Design for data mover node selection #7383

Lyndon-Li · 2024-02-05T02:32:53Z

Add the design for node selection for data mover backup

codecov · 2024-02-05T02:44:19Z

Codecov Report

All modified and coverable lines are covered by tests ✅

Project coverage is 61.62%. Comparing base (08a020e) to head (2f9d8ae).
Report is 52 commits behind head on main.

Additional details and impacted files

@@            Coverage Diff             @@
##             main    #7383      +/-   ##
==========================================
- Coverage   61.75%   61.62%   -0.13%     
==========================================
  Files         262      263       +1     
  Lines       28433    28681     +248     
==========================================
+ Hits        17558    17675     +117     
- Misses       9643     9758     +115     
- Partials     1232     1248      +16

☔ View full report in Codecov by Sentry.
📢 Have feedback on the report? Share it here.

design/node-agent-affinity.md

reasonerjt · 2024-03-11T03:13:58Z

design/node-agent-affinity.md

+As mentioned in the [Volume Snapshot Data Movement Design][2], the exposer decides where to launch the VGDP instances. At present, for volume snapshot data movement backups, the exposer creates backupPods and the VGDP instances will be initiated in the nodes where backupPods are scheduled. So the loadAffinity will be translated (from `metav1.LabelSelector` to `corev1.Affinity`) and set to the backupPods.  
+
+It is possible that node-agent pods, as a daemonset, don't run in every worker nodes, users could fulfil this by specify `nodeSelector` or `nodeAffinity` to the node-agent daemonset spec. On the other hand, at present, VGDP instances must be assigned to nodes where node-agent pods are running.

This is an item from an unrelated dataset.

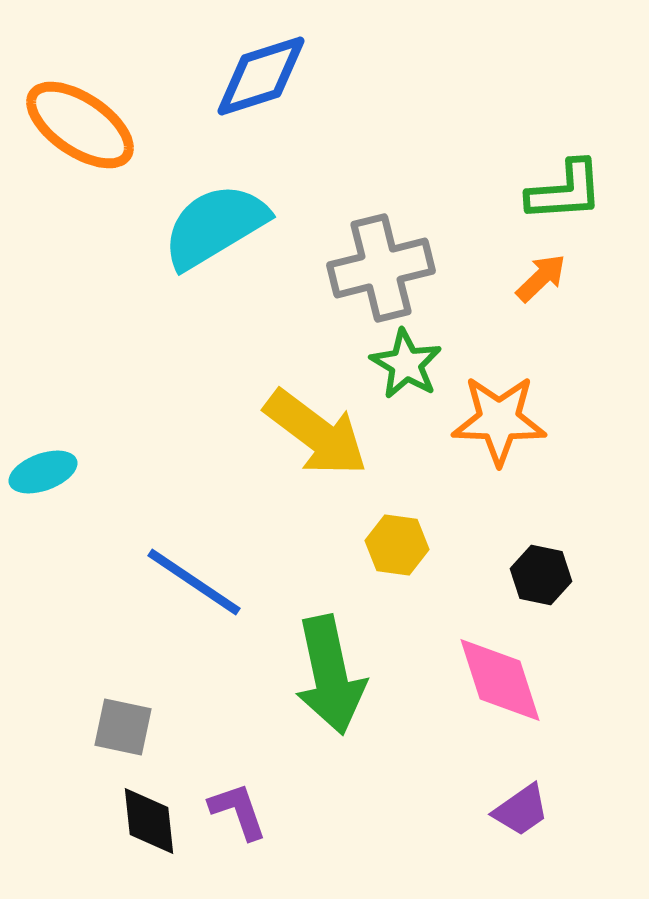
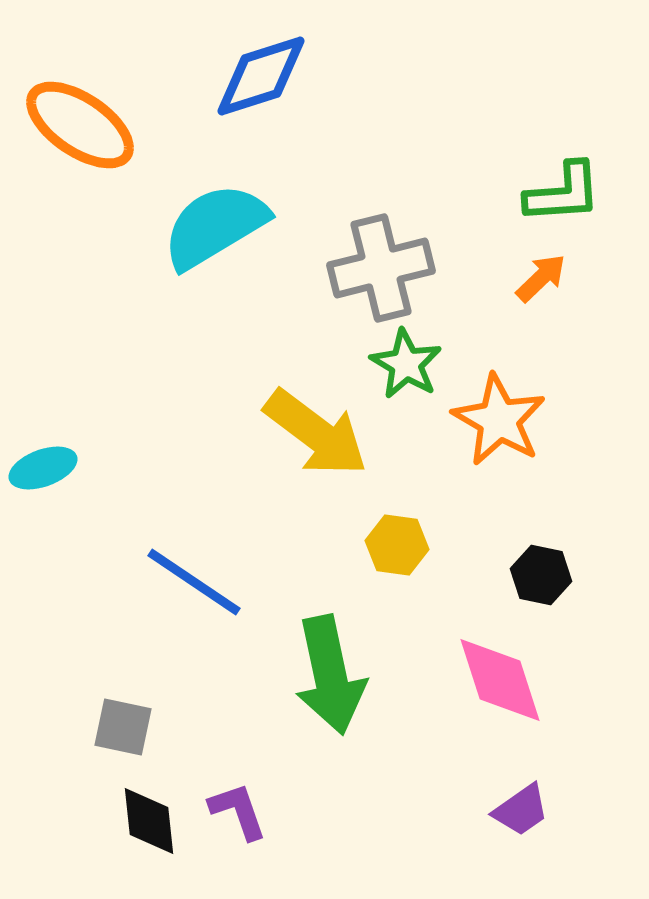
green L-shape: moved 2 px left, 2 px down
orange star: rotated 28 degrees clockwise
cyan ellipse: moved 4 px up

Therefore, if there is any node selection for node-agent pods, users must consider this into this load affinity configuration, so as to guarantee that VGDP instances are always assigned to nodes where node-agent pods are available. This is done by users, we don't inherit any node selection configuration from node-agent daemonset as we think daemonset scheduler works differently from plain pod scheduler, simply inheriting all the configurations may cause unexpected result of backupPod schedule.    
+Otherwise, if a backupPod are scheduled to a node where node-agent pod is absent, the corresponding DataUpload CR will stay in `Accepted` phase until the prepare timeout (by default 30min).  

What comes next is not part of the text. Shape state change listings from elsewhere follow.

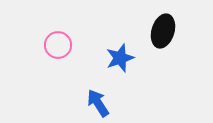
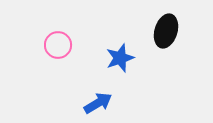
black ellipse: moved 3 px right
blue arrow: rotated 92 degrees clockwise
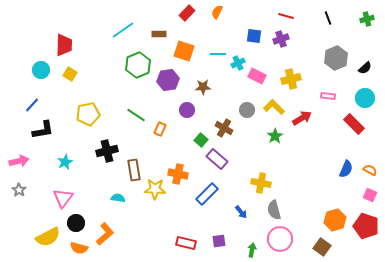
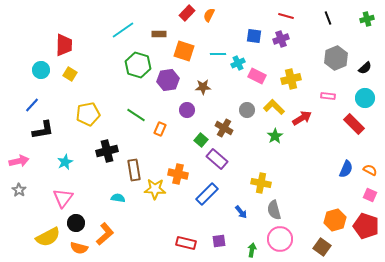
orange semicircle at (217, 12): moved 8 px left, 3 px down
green hexagon at (138, 65): rotated 20 degrees counterclockwise
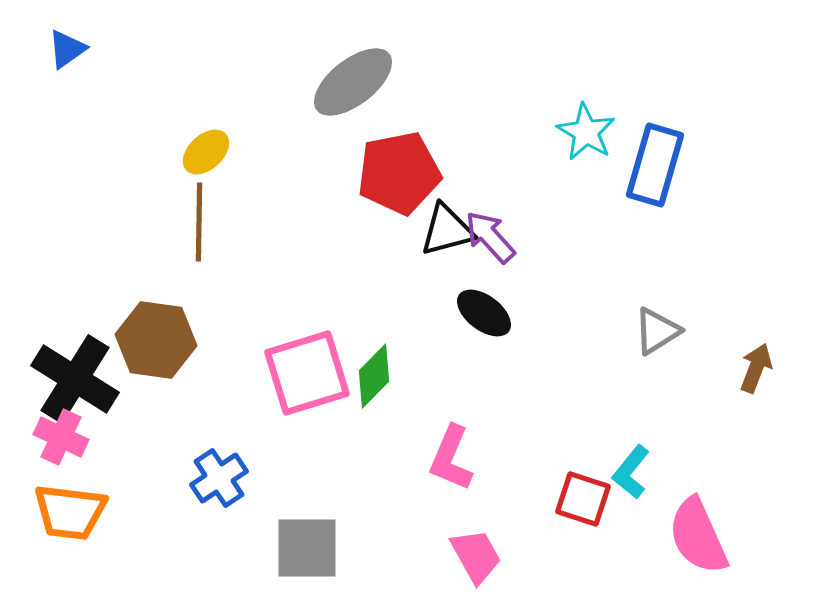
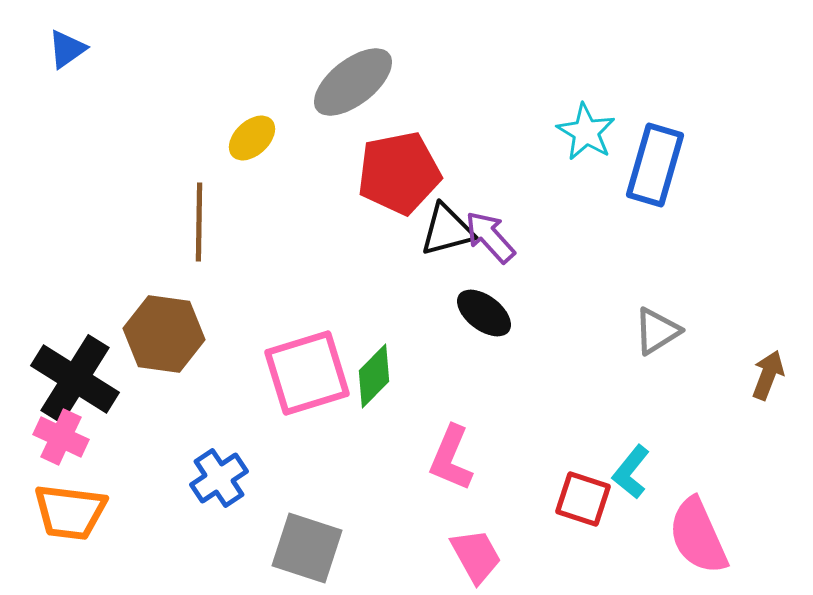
yellow ellipse: moved 46 px right, 14 px up
brown hexagon: moved 8 px right, 6 px up
brown arrow: moved 12 px right, 7 px down
gray square: rotated 18 degrees clockwise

Let me clarify, this is a possible situation in v1.13, right?

IMO it's possible to take the node-selector in node-agent spec when scheduling the bakcupPod?

Yes, it is possible because users could modify node-agent's yaml and add any configurations affecting the schedule, i.e., topologies, affinities/anti-affinities, node selectors, etc.

Node-agent's node selection is done by Kubernetes' scheduler, the only way to control its behavior is to modify the node-agent's yaml; on the other hand, the data mover node-selection configuration is in a configMap that is detected after node-agent starts.
Therefore, if we reflect node-selection configuration into node-agent scheduling, we must dynamically edit node-agent's yaml after node-agent starts, so this causes node-agent restarts one more time.
Moreover, users may be surprised when node-agent restarts once more because they may not have realized their node-selection configuration has affected the node-agent scheduling.

Moreover, it is possible that node-agent pod cannot run in a specific node for sure, if we change the node-agent spec, things still doesn't work.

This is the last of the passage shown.